日本で長時間労働、柔軟性に欠ける働き方の代表格と見られてきた職業の1つに国家公務員がある。「働き方改革」が進められる中で、現在の国家公務員の働き方はどうなっているのか。そして今後どうなるのか。人事院総裁の川本裕子氏に聞いた。
(後編:「国家公務員『男性育休取得率72%』で起こる変化」はこちら

オーディション論文に感銘を受けた

――クラウディア・ゴールディン氏のノーベル経済学賞受賞についてどのように受け止めましたか。

ゴールディンさんの有名な研究の1つ、「オーケストラのオーディションを応募者の姿が見えない状態で実施したところ、女性の採用が増えた」という論文に感銘を受け、以前からダイバーシティーの話をする際に例として触れてきました。この分野が注目されるのはとてもうれしいことです。

彼女は客観的なデータを使って、女性の労働に関する変化とその背後にある経済的なロジックを明らかにしてきました。各国・地域に特有の制度やシステムを詳しく調べ、歴史的経緯に即した分析を行っていくこと、長期間のデータを集め分析することは、あらゆる問題解決において、示唆深いと思います。

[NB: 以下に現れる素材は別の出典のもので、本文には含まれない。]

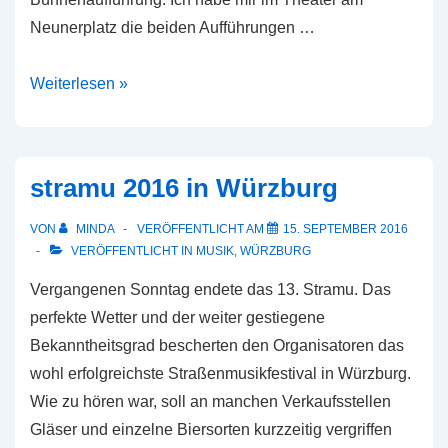
Neunerplatz die beiden Aufführungen …
Improtheaterfestival
Weiterlesen »
Würzburg
stramu 2016 in Würzburg
VON
MINDA
VERÖFFENTLICHT AM
15. SEPTEMBER 2016
VERÖFFENTLICHT IN
MUSIK
,
WÜRZBURG
Vergangenen Sonntag endete das 13. Stramu. Das
perfekte Wetter und der weiter gestiegene
Bekanntheitsgrad bescherten den Organisatoren das
wohl erfolgreichste Straßenmusikfestival in Würzburg.
Wie zu hören war, soll an manchen Verkaufsstellen
Gläser und einzelne Biersorten kurzzeitig vergriffen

――ゴールディン氏の研究からは、日本が直面する働き方の課題に対するヒントを得られそうです。それに関連して、国家公務員の働き方について伺っていきたいと思います。国家公務員には長時間拘束のハードワークというイメージがありました。働き方改革が進む中で変化はありますか。

私が人事院総裁に就任したのは2021年6月のことです。それからおよそ2年半になりますが、この期間だけを見ても、霞が関はかなり変わってきていると思います。コロナ禍を契機にリモートワークの導入が進んできていますし、男性職員も含めて育休に対する考え方と行動が変化している。